Bingham Township is a civil township of Huron County in the U.S. state of Michigan. As of the 2020 census, the township population was 1,642. The township is named for Kinsley S. Bingham, a U.S. representative and U.S. senator from and governor of Michigan.

==History==
Bingham Township was established in 1863.

==Communities==
The village of Ubly is within the township on M-19.

==Geography==
According to the United States Census Bureau, the township has a total area of 35.9 sqmi, all land.

==Demographics==
As of the census of 2000, there were 1,751 people, 680 households, and 480 families residing in the township. The population density was 48.8 PD/sqmi. There were 721 housing units at an average density of 20.1 /sqmi. The racial makeup of the township was 99.03% White, 0.11% African American, 0.06% Native American, 0.11% Asian, 0.17% from other races, and 0.51% from two or more races. Hispanic or Latino of any race were 0.46% of the population.

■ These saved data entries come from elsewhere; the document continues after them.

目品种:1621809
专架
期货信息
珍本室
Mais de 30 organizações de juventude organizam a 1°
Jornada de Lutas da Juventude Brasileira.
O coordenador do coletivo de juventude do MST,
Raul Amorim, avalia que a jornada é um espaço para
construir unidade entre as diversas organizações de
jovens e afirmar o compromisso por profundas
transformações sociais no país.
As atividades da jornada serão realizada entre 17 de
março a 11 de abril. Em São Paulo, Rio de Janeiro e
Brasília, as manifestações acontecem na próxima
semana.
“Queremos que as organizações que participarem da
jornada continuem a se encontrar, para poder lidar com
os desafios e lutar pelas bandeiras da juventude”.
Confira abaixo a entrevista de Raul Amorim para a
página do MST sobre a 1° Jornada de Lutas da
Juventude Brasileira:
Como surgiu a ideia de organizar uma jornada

There were 680 households, out of which 34.0% had children under the age of 18 living with them, 59.9% were married couples living together, 7.9% had a female householder with no husband present, and 29.3% were non-families. 26.2% of all households were made up of individuals, and 11.5% had someone living alone who was 65 years of age or older. The average household size was 2.55 and the average family size was 3.10.

In the township the population was spread out, with 28.1% under the age of 18, 6.3% from 18 to 24, 30.0% from 25 to 44, 21.5% from 45 to 64, and 14.1% who were 65 years of age or older. The median age was 36 years. For every 100 females, there were 99.2 males. For every 100 females age 18 and over, there were 97.0 males.

The median income for a household in the township was $37,102, and the median income for a family was $49,205. Males had a median income of $31,016 versus $21,515 for females. The per capita income for the township was $17,916. About 6.8% of families and 10.5% of the population were below the poverty line, including 10.2% of those under age 18 and 11.9% of those age 65 or over.